Конечно, его могут ждать с ножами по ту сторону калитки, но это вряд ли. Убивать удобней здесь, во дворах, а на улице могут и увидеть – альгвазилам велено вечерами обходить пустые кварталы.
– Святой отец, – замялся юноша, – вы… вы должны вернуться.

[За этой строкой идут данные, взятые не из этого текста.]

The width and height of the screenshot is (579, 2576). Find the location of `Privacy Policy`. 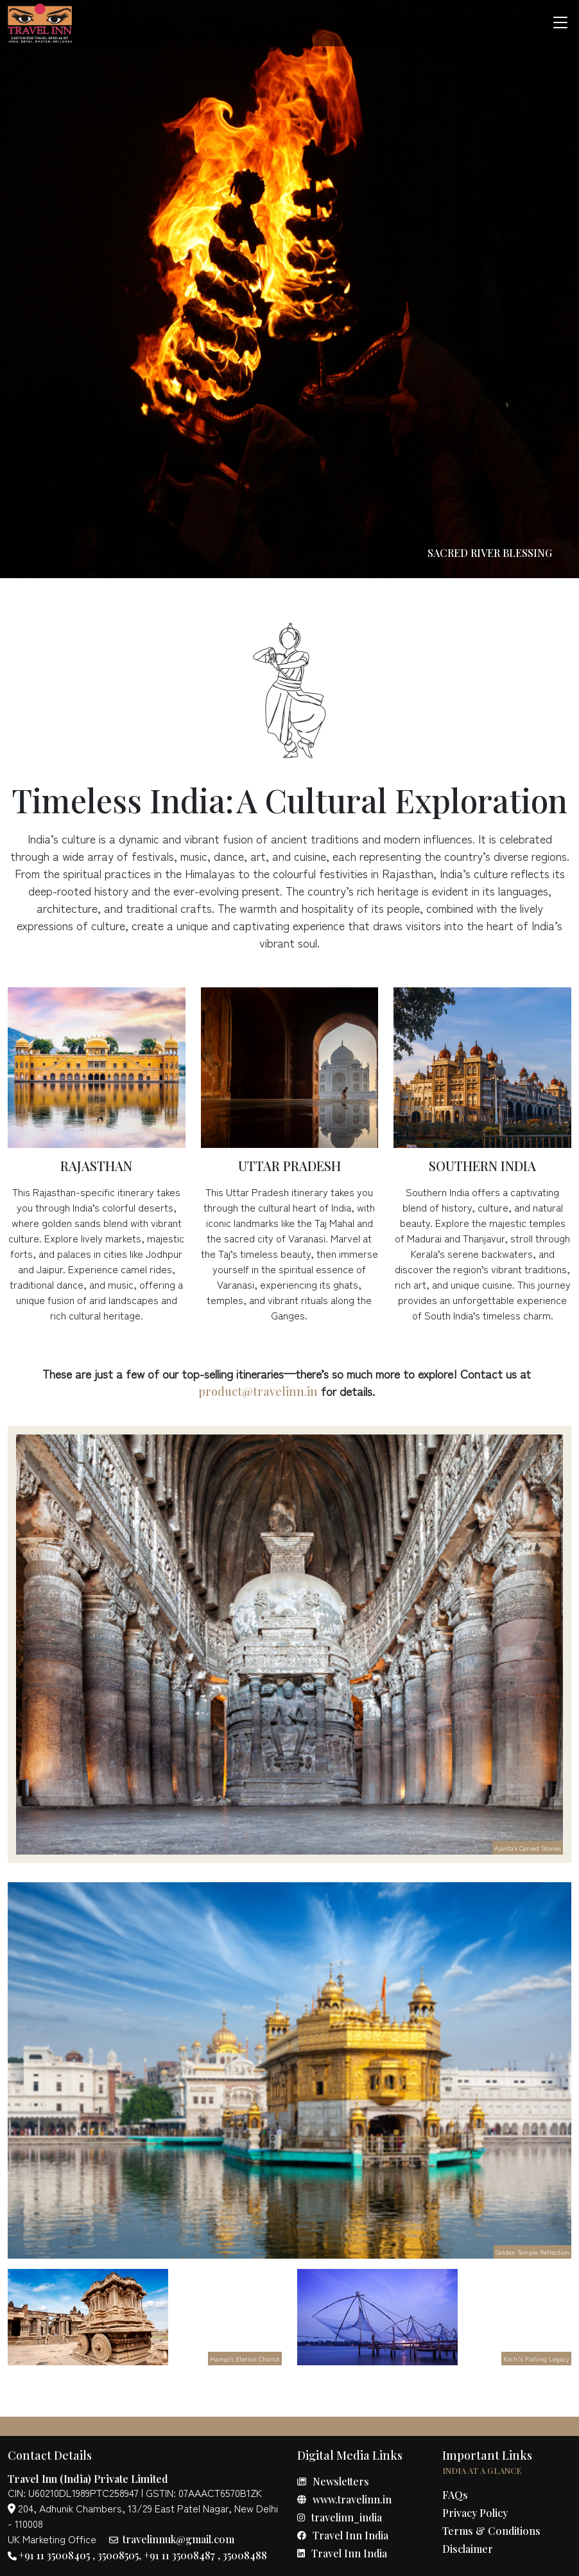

– Сын мой, не говори о том, чего не понимаешь, – перехватить тощую руку и завести за спину он ещё в состоянии, – мы не расстанемся. Либо мы идём к дону Диего, либо к святому Федерико. Третьего не дано!
Если суадит нападёт, он справится и с ним. Эти двое для него не соперники даже сейчас. Хуже, если врач кинется наутёк, ищи его в этих лабиринтах. Если б фидусьяры хоть что-то соображали, Коломбо взлетел бы и огляделся. Раз в жизни может по-настоящему помочь, так ведь нет! Вцепился в плечо и молчит. Чучело!
– Мы пойдём к дону Диего втроём или не пойдём вообще, – невозмутимо объявил Бенеро. Он не собирался бежать. Юноша хмуро шмыгнул орлиным носом:
– Как скажете, сеньоры, только лучше б вам, святой отец, вернуться!